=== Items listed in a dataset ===
──────
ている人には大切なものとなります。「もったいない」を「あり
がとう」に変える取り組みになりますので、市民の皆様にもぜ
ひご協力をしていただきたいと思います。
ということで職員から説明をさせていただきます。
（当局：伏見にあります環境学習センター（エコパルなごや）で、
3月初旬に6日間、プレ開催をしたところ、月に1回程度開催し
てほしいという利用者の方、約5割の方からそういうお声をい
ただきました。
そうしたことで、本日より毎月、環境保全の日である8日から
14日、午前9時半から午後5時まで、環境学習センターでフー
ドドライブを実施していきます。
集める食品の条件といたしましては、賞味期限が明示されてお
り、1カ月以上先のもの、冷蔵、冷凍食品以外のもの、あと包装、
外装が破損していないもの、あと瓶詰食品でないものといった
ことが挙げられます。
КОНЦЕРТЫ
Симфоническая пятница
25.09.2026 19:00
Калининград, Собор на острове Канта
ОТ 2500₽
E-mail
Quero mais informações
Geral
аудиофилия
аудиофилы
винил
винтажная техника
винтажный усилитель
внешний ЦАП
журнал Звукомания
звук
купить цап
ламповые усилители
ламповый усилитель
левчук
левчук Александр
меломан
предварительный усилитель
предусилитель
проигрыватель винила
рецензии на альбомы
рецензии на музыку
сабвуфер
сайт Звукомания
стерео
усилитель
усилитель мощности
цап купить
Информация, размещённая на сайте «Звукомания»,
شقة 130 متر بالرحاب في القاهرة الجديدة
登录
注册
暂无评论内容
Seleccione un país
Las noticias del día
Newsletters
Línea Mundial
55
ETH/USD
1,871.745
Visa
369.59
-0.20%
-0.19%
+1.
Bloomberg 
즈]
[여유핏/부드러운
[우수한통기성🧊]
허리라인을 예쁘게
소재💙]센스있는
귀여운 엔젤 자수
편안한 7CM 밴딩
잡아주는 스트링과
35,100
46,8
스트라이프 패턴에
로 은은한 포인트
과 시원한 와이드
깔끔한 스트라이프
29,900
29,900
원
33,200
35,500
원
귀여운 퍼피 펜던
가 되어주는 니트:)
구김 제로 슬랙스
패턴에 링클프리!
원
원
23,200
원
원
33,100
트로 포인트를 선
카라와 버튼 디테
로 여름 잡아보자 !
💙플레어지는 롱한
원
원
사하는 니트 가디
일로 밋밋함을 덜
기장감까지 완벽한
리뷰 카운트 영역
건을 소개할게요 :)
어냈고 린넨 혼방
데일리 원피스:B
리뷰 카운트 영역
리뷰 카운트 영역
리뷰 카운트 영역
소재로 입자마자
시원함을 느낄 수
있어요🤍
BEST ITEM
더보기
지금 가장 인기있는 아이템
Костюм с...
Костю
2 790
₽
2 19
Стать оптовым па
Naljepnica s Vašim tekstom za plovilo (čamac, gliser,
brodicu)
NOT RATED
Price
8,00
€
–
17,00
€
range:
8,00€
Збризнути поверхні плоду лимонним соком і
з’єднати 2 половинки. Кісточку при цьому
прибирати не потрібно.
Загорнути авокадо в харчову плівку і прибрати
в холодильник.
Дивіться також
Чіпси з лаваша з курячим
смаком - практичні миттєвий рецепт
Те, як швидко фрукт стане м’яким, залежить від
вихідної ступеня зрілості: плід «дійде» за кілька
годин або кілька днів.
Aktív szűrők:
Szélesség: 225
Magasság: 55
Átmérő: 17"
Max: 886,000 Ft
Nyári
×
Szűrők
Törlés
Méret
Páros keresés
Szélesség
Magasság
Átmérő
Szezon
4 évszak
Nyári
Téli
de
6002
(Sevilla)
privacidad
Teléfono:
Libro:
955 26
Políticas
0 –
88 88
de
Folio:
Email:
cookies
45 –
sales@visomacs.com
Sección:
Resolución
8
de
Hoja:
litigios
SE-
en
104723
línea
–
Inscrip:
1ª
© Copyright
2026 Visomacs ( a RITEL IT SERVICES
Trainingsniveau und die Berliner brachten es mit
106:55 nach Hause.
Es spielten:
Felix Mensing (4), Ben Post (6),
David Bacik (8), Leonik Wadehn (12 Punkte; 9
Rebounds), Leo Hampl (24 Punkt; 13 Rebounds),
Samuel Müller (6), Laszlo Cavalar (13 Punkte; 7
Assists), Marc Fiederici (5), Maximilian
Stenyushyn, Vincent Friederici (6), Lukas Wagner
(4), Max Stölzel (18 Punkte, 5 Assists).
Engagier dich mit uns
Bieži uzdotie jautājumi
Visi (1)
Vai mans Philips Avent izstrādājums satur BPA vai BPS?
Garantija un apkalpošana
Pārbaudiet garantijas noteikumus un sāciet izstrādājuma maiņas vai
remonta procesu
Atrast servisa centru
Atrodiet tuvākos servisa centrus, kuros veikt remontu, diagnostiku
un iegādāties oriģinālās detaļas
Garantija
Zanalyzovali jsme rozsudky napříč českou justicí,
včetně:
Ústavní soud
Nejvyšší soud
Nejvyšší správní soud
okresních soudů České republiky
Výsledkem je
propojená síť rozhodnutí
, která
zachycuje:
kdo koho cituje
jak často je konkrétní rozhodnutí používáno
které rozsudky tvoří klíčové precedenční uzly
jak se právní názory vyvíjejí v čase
──────
=== Exercise prompt ===
The data must be duplicated exactly, with nothing left out.

=== Written reply ===
ている人には大切なものとなります。「もったいない」を「あり
がとう」に変える取り組みになりますので、市民の皆様にもぜ
ひご協力をしていただきたいと思います。
ということで職員から説明をさせていただきます。
（当局：伏見にあります環境学習センター（エコパルなごや）で、
3月初旬に6日間、プレ開催をしたところ、月に1回程度開催し
てほしいという利用者の方、約5割の方からそういうお声をい
ただきました。
そうしたことで、本日より毎月、環境保全の日である8日から
14日、午前9時半から午後5時まで、環境学習センターでフー
ドドライブを実施していきます。
集める食品の条件といたしましては、賞味期限が明示されてお
り、1カ月以上先のもの、冷蔵、冷凍食品以外のもの、あと包装、
外装が破損していないもの、あと瓶詰食品でないものといった
ことが挙げられます。
КОНЦЕРТЫ
Симфоническая пятница
25.09.2026 19:00
Калининград, Собор на острове Канта
ОТ 2500₽
E-mail
Quero mais informações
Geral
аудиофилия
аудиофилы
винил
винтажная техника
винтажный усилитель
внешний ЦАП
журнал Звукомания
звук
купить цап
ламповые усилители
ламповый усилитель
левчук
левчук Александр
меломан
предварительный усилитель
предусилитель
проигрыватель винила
рецензии на альбомы
рецензии на музыку
сабвуфер
сайт Звукомания
стерео
усилитель
усилитель мощности
цап купить
Информация, размещённая на сайте «Звукомания»,
شقة 130 متر بالرحاب في القاهرة الجديدة
登录
注册
暂无评论内容
Seleccione un país
Las noticias del día
Newsletters
Línea Mundial
55
ETH/USD
1,871.745
Visa
369.59
-0.20%
-0.19%
+1.
Bloomberg 
즈]
[여유핏/부드러운
[우수한통기성🧊]
허리라인을 예쁘게
소재💙]센스있는
귀여운 엔젤 자수
편안한 7CM 밴딩
잡아주는 스트링과
35,100
46,8
스트라이프 패턴에
로 은은한 포인트
과 시원한 와이드
깔끔한 스트라이프
29,900
29,900
원
33,200
35,500
원
귀여운 퍼피 펜던
가 되어주는 니트:)
구김 제로 슬랙스
패턴에 링클프리!
원
원
23,200
원
원
33,100
트로 포인트를 선
카라와 버튼 디테
로 여름 잡아보자 !
💙플레어지는 롱한
원
원
사하는 니트 가디
일로 밋밋함을 덜
기장감까지 완벽한
리뷰 카운트 영역
건을 소개할게요 :)
어냈고 린넨 혼방
데일리 원피스:B
리뷰 카운트 영역
리뷰 카운트 영역
리뷰 카운트 영역
소재로 입자마자
시원함을 느낄 수
있어요🤍
BEST ITEM
더보기
지금 가장 인기있는 아이템
Костюм с...
Костю
2 790
₽
2 19
Стать оптовым па
Naljepnica s Vašim tekstom za plovilo (čamac, gliser,
brodicu)
NOT RATED
Price
8,00
€
–
17,00
€
range:
8,00€
Збризнути поверхні плоду лимонним соком і
з’єднати 2 половинки. Кісточку при цьому
прибирати не потрібно.
Загорнути авокадо в харчову плівку і прибрати
в холодильник.
Дивіться також
Чіпси з лаваша з курячим
смаком - практичні миттєвий рецепт
Те, як швидко фрукт стане м’яким, залежить від
вихідної ступеня зрілості: плід «дійде» за кілька
годин або кілька днів.
Aktív szűrők:
Szélesség: 225
Magasság: 55
Átmérő: 17"
Max: 886,000 Ft
Nyári
×
Szűrők
Törlés
Méret
Páros keresés
Szélesség
Magasság
Átmérő
Szezon
4 évszak
Nyári
Téli
de
6002
(Sevilla)
privacidad
Teléfono:
Libro:
955 26
Políticas
0 –
88 88
de
Folio:
Email:
cookies
45 –
sales@visomacs.com
Sección:
Resolución
8
de
Hoja:
litigios
SE-
en
104723
línea
–
Inscrip:
1ª
© Copyright
2026 Visomacs ( a RITEL IT SERVICES
Trainingsniveau und die Berliner brachten es mit
106:55 nach Hause.
Es spielten:
Felix Mensing (4), Ben Post (6),
David Bacik (8), Leonik Wadehn (12 Punkte; 9
Rebounds), Leo Hampl (24 Punkt; 13 Rebounds),
Samuel Müller (6), Laszlo Cavalar (13 Punkte; 7
Assists), Marc Fiederici (5), Maximilian
Stenyushyn, Vincent Friederici (6), Lukas Wagner
(4), Max Stölzel (18 Punkte, 5 Assists).
Engagier dich mit uns
Bieži uzdotie jautājumi
Visi (1)
Vai mans Philips Avent izstrādājums satur BPA vai BPS?
Garantija un apkalpošana
Pārbaudiet garantijas noteikumus un sāciet izstrādājuma maiņas vai
remonta procesu
Atrast servisa centru
Atrodiet tuvākos servisa centrus, kuros veikt remontu, diagnostiku
un iegādāties oriģinālās detaļas
Garantija
Zanalyzovali jsme rozsudky napříč českou justicí,
včetně:
Ústavní soud
Nejvyšší soud
Nejvyšší správní soud
okresních soudů České republiky
Výsledkem je
propojená síť rozhodnutí
, která
zachycuje:
kdo koho cituje
jak často je konkrétní rozhodnutí používáno
které rozsudky tvoří klíčové precedenční uzly
jak se právní názory vyvíjejí v čase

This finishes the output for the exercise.